◆ Information provided:
* * *
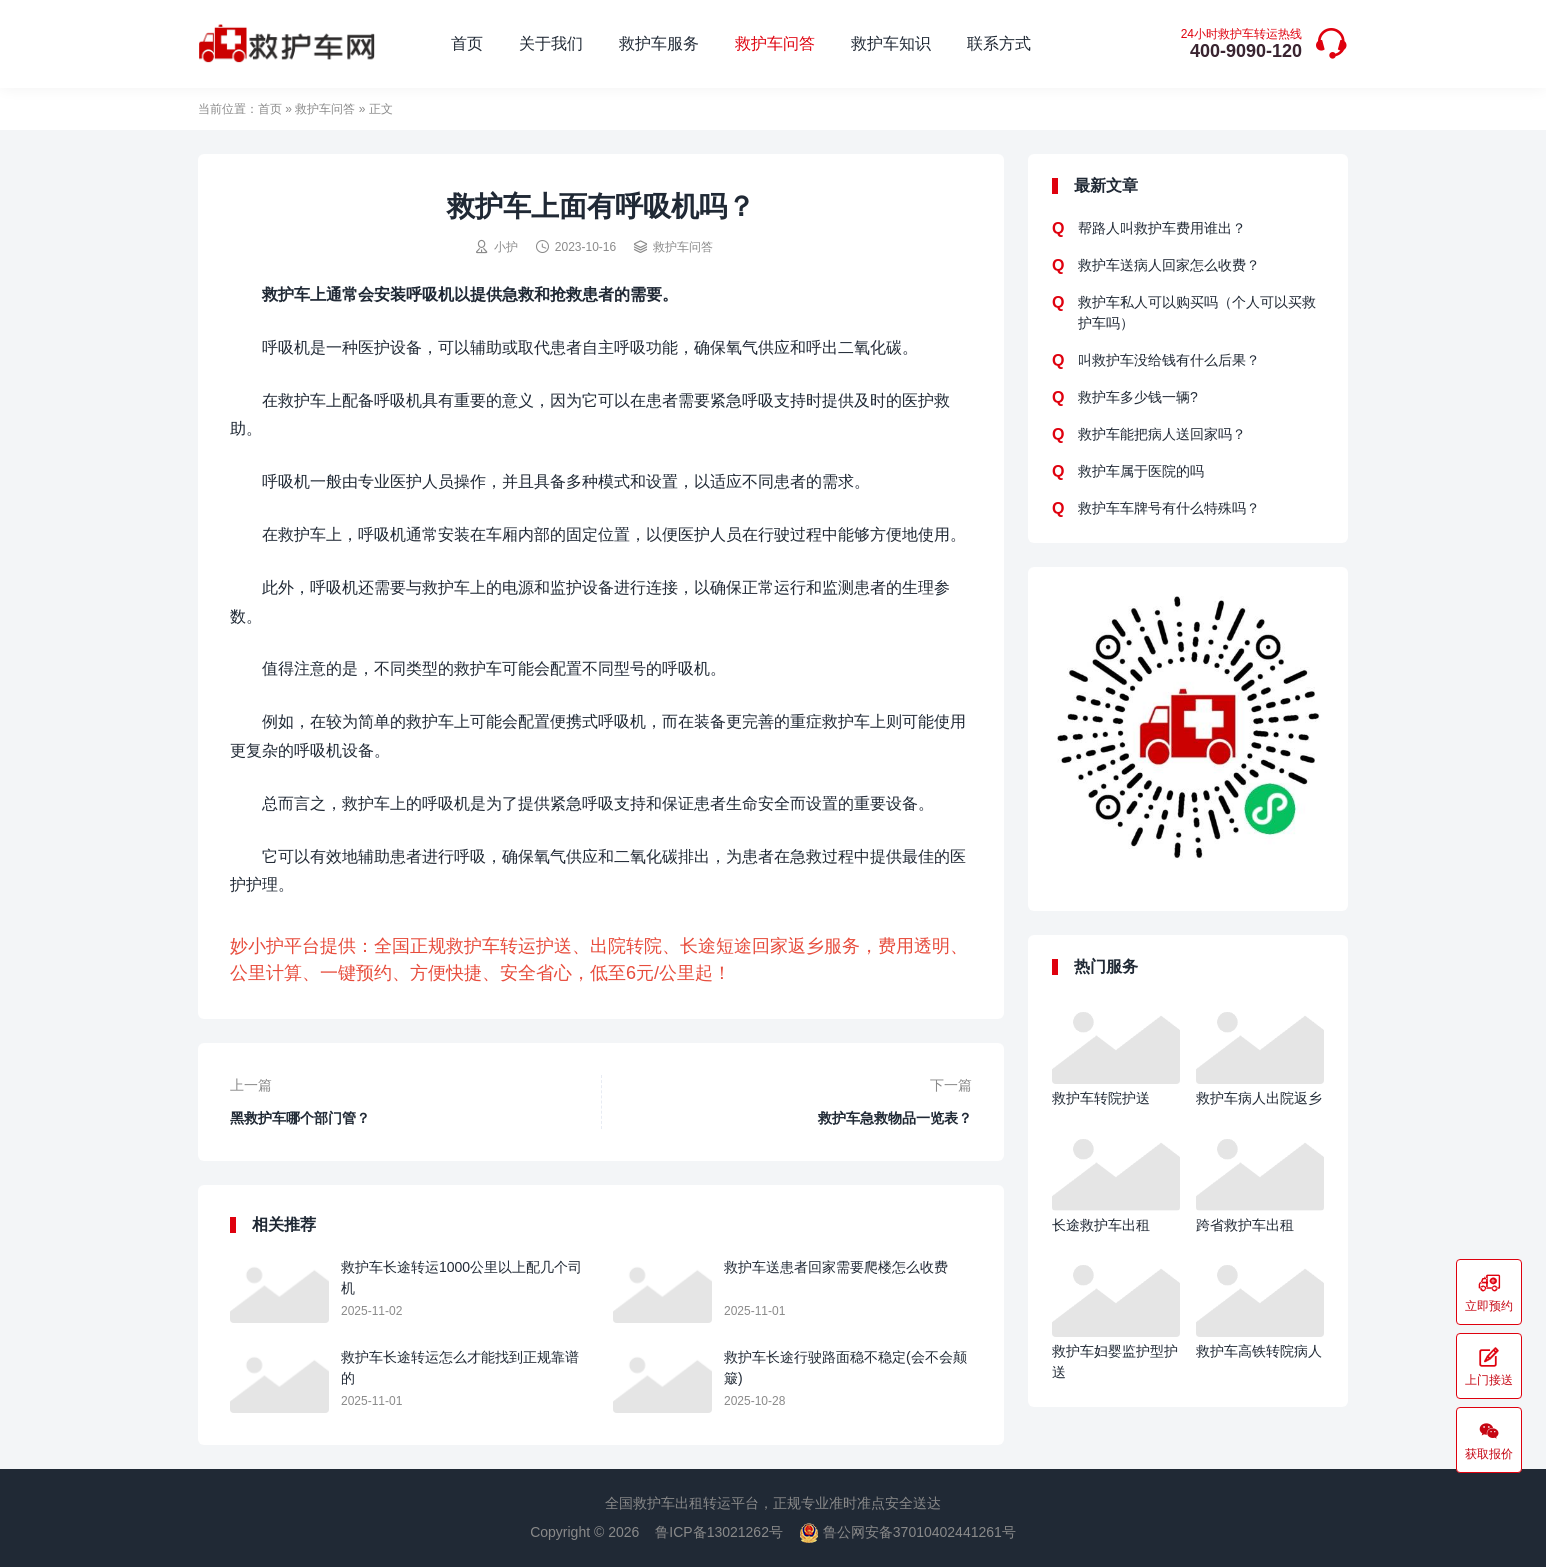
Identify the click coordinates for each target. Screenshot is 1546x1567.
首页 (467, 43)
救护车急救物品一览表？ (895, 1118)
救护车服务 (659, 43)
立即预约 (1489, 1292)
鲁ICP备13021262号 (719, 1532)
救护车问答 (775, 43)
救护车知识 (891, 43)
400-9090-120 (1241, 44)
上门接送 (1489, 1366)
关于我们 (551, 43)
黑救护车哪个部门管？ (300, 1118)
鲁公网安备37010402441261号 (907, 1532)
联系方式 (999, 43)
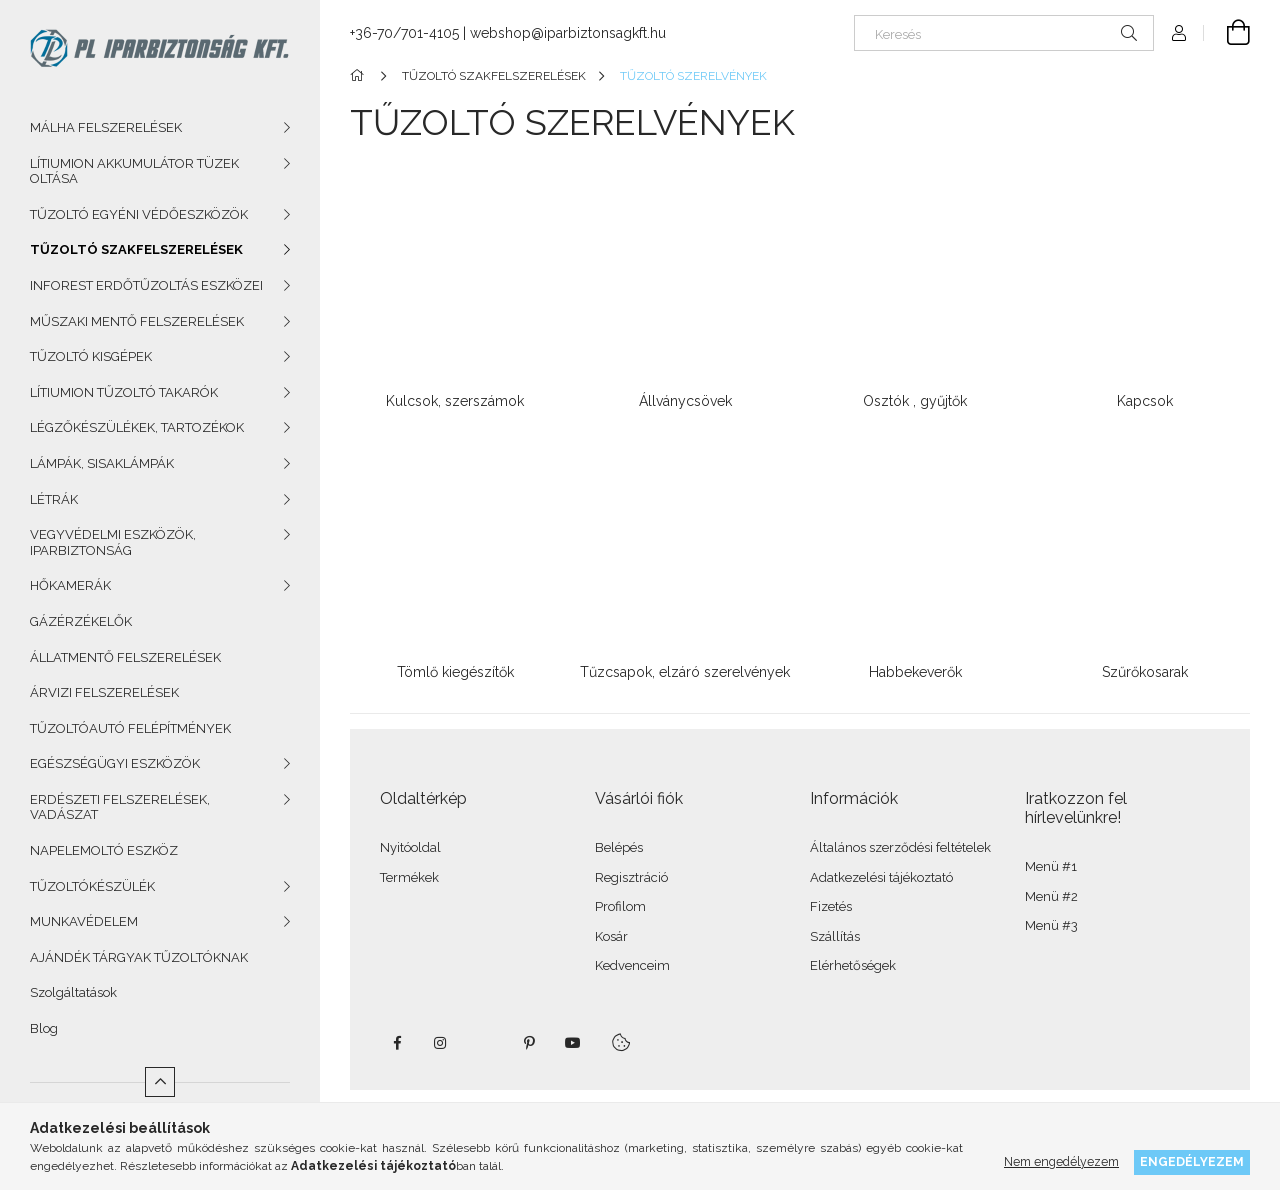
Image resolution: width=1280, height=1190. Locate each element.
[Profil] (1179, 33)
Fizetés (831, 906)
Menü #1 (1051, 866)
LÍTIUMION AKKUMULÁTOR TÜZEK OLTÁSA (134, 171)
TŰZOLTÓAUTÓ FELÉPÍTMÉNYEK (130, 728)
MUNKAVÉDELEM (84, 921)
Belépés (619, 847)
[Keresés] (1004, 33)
* * *
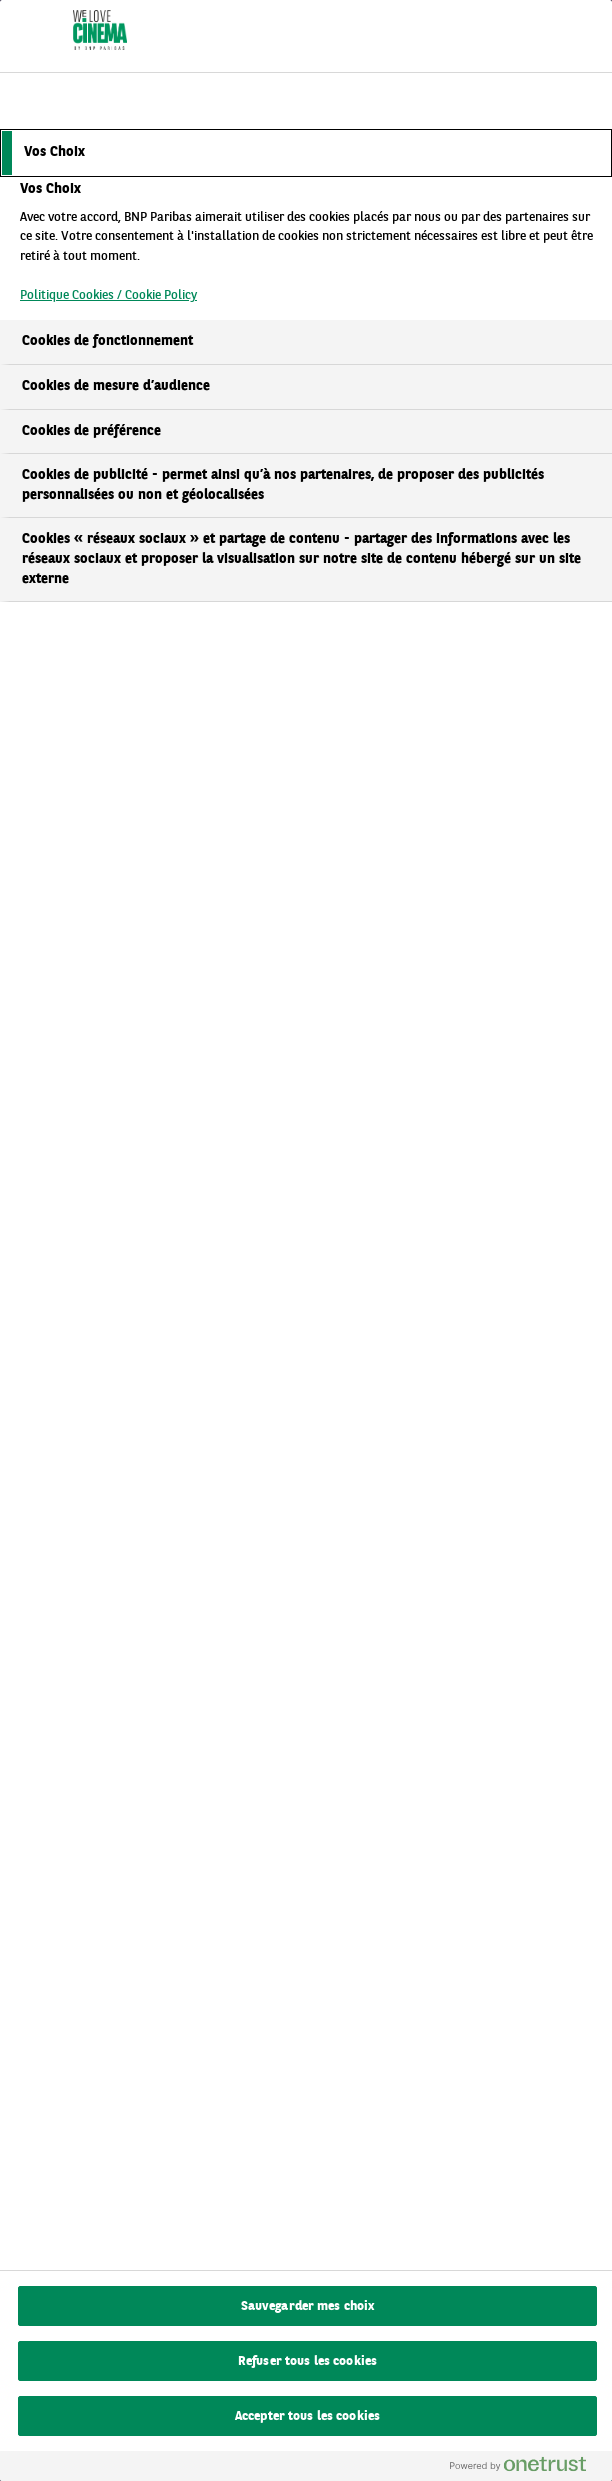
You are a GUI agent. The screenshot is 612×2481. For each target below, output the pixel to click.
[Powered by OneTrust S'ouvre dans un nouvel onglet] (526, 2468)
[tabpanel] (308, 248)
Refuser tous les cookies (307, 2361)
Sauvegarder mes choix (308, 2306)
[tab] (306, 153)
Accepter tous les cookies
* * *
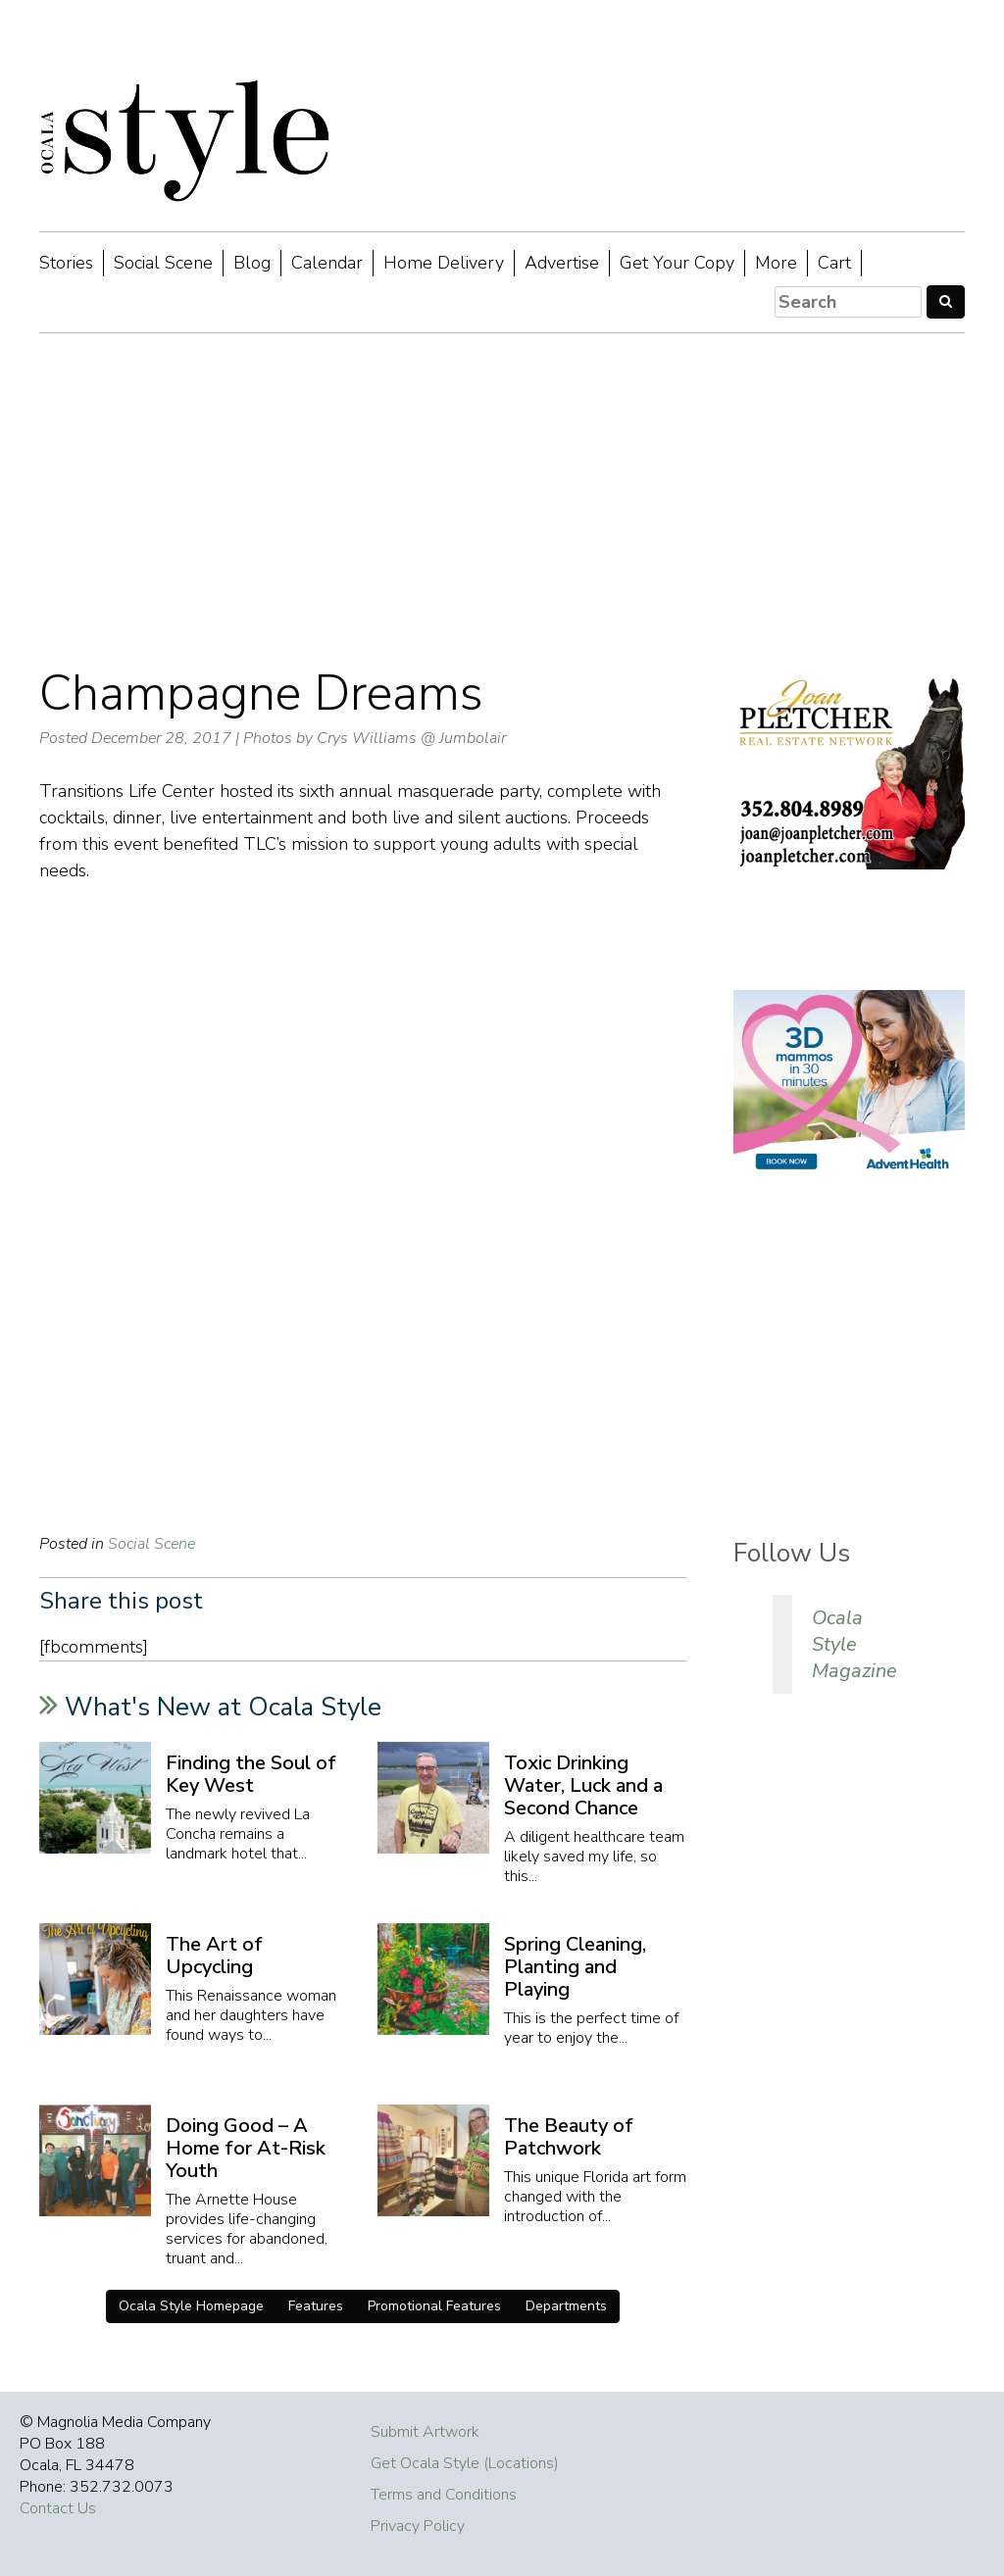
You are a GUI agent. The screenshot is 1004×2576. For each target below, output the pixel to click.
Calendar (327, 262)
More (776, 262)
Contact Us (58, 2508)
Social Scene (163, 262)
* * *
◆ What is being asked:
Skip every picture, and restate word for word only the lines above from the line containing "救护车问答 (775, 43)" to the line containing "Menü #1 (1051, 866)", both of them included.

◆ Task solution:
救护车问答 (775, 43)
救护车知识 (891, 43)
400-9090-120 (1241, 44)
上门接送 (1489, 1366)
关于我们 (551, 43)
黑救护车哪个部门管？ (300, 1118)
鲁公网安备37010402441261号 (907, 1532)
联系方式 (999, 43)
Image resolution: width=1280, height=1190. Locate each element.
[Profil] (1179, 33)
Fizetés (831, 906)
Menü #1 (1051, 866)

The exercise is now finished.